ARGO-HYTOS Management + Consulting GmbH
- Type: GmbH
- Founded: 1947
- Headquarters: Zug, Switzerland
- Key people: Christian H. Kienzle, Owner
- Number of employees: ca. 1200
- Website: http://www.argo-hytos.com

= ARGO-HYTOS =

Swiss hydraulics company

The ARGO-HYTOS Group produces and develops components and systems for the hydraulic industry. Its headquarters are in Switzerland and production sites are in Germany, Czech Republic, India, China and Brazil.

== History ==
The present ARGO-HYTOS group has its seeds in the former company Argo GmbH for precision mechanics. It was established in Stuttgart on July 7, 1947, at the request of Herbert Kienzle, the managing director of the Kienzle Apparate, and has developed from the former sales company for Kienzle-Taximeters. Argo originally was a brand name of the predecessor company Kienzle Apparate for manufacturing of taximeters, referring to the Greek legend of Jason and his incredibly fast ship.
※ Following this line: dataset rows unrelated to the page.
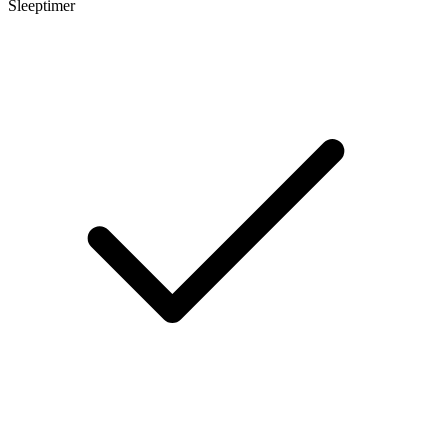
Sleeptimer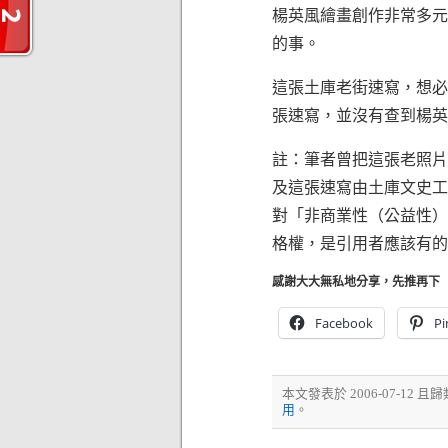
楊英風繪畫創作非常多元
的事。
這張土庫老街速寫，想必
張速寫，並沒有查到楊英
註：筆者曾把這張老照片
及這張速寫由土庫文史工
對「非商業性（公益性）
格權，是引用者應該有的
感謝大大無私地分享，先推再下
Facebook
Pi
本文發表於 2006-07-12 且
用
。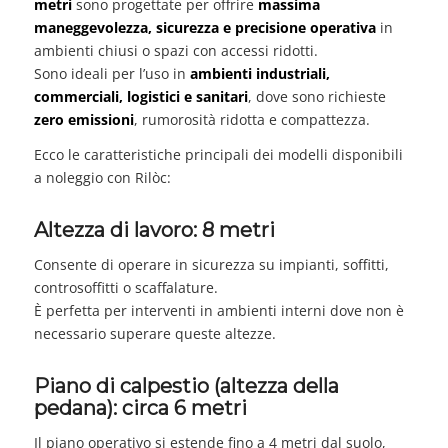
metri
sono progettate per offrire
massima
maneggevolezza, sicurezza e precisione operativa
in
ambienti chiusi o spazi con accessi ridotti.
Sono ideali per l’uso in
ambienti industriali,
commerciali, logistici e sanitari
, dove sono richieste
zero emissioni
, rumorosità ridotta e compattezza.
Ecco le caratteristiche principali dei modelli disponibili
a noleggio con Rilòc:
Altezza di lavoro: 8 metri
Consente di operare in sicurezza su impianti, soffitti,
controsoffitti o scaffalature.
È perfetta per interventi in ambienti interni dove non è
necessario superare queste altezze.
Piano di calpestio (altezza della
pedana): circa 6 metri
Il piano operativo si estende fino a 4 metri dal suolo,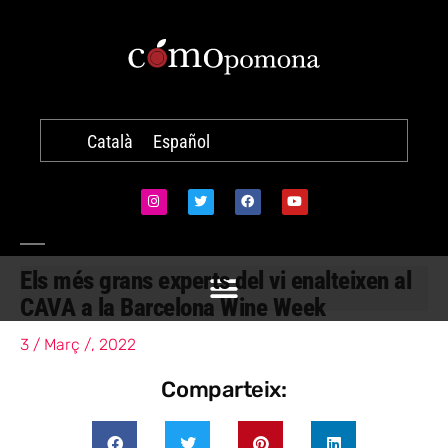
Català
Español
Els més grans experts del vi enalteixen al
CAVA a la Barcelona Wine Week
3 / Març /, 2022
Comparteix: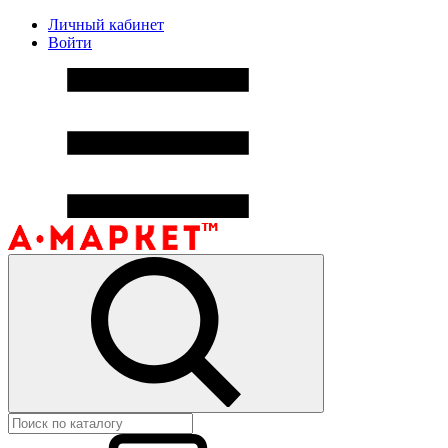
Личный кабинет
Войти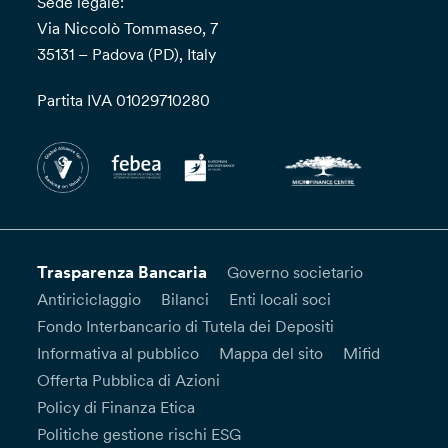
Sede legale:
Via Niccolò Tommaseo, 7
35131 – Padova (PD), Italy
Partita IVA 01029710280
Trasparenza Bancaria
Governo societario
Antiriciclaggio
Bilanci
Enti locali soci
Fondo Interbancario di Tutela dei Depositi
Informativa al pubblico
Mappa del sito
Mifid
Offerta Pubblica di Azioni
Policy di Finanza Etica
Politiche gestione rischi ESG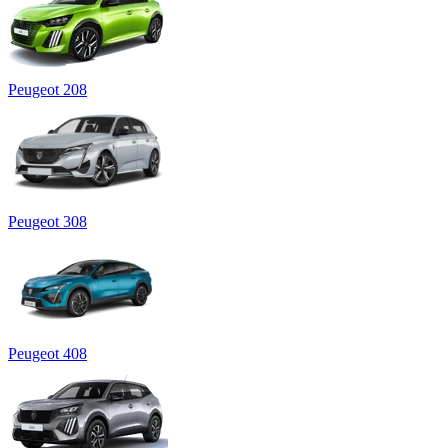
Peugeot 208
Peugeot 308
Peugeot 408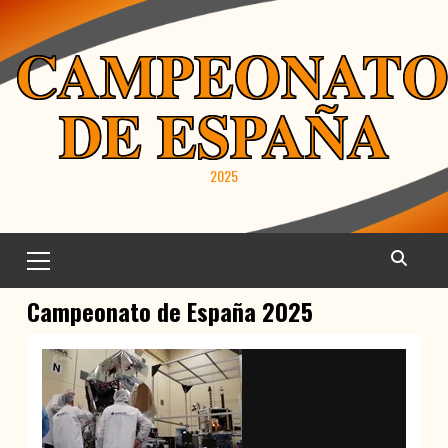
Saltar
al
CAMPEONAT
contenido
DE ESPAÑA
2025
Menú
principal
Campeonato de España 2025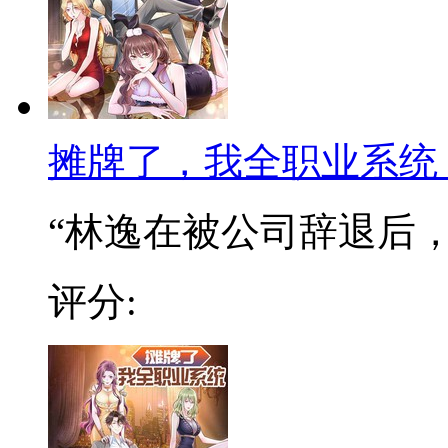
摊牌了，我全职业系统
“林逸在被公司辞退后，阴
评分: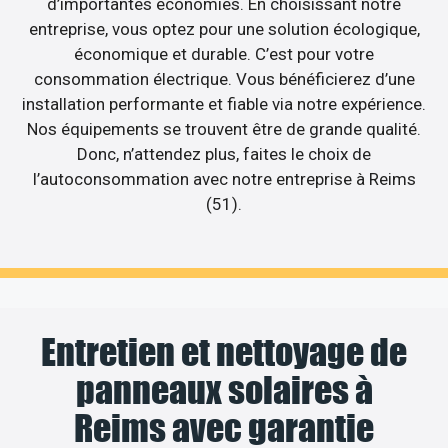
d’importantes économies. En choisissant notre
entreprise, vous optez pour une solution écologique,
économique et durable. C’est pour votre
consommation électrique. Vous bénéficierez d’une
installation performante et fiable via notre expérience.
Nos équipements se trouvent être de grande qualité.
Donc, n’attendez plus, faites le choix de
l’autoconsommation avec notre entreprise à Reims
(51).
Entretien et nettoyage de
panneaux solaires à
Reims avec garantie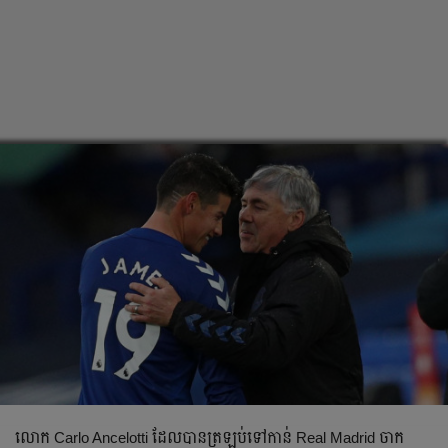
លោក Carlo Ancelotti ដែល​​បាន​ត្រឡប់​ទៅ​កាន់ Real Madrid ចាក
An autonomous production program for magnetic filters and strainers was developed; in 1952 Argo received a patent for magnetic filters. The product portfolio was expanded to hydraulic filters for mobile and industrial hydraulics, which were produced in a former cigar factory in Kraichtal/Germany. In 1965 the head office was also transferred to Kraichtal.
The company expanded internationally: At the beginning of the 1980s the first own sales company was established abroad in France, followed by more companies in the Netherlands, Great Britain, in the US, Sweden, Hong Kong, Italy, Poland and China.

== Development ==

In 1990 Christian H. Kienzle took over the position of the managing director and has managed the ARGO-HYTOS group up until now. In 1993 the Argo GmbH for precision mechanics was renamed as Argo GmbH for fluid technology. In the same year Argo purchased shares in the Czech hydraulic manufacturer Hytos, a company already having a 50-year experience in the production of components for Fluid & Motion Control. Since 2003 both companies have traded under the name ARGO-HYTOS.

== Locations ==

The ARGO-HYTOS group operates globally with numerous sales companies all over the world and more than 100 international distributors. The group is headquartered in Switzerland and employs more than 1,200 staff members.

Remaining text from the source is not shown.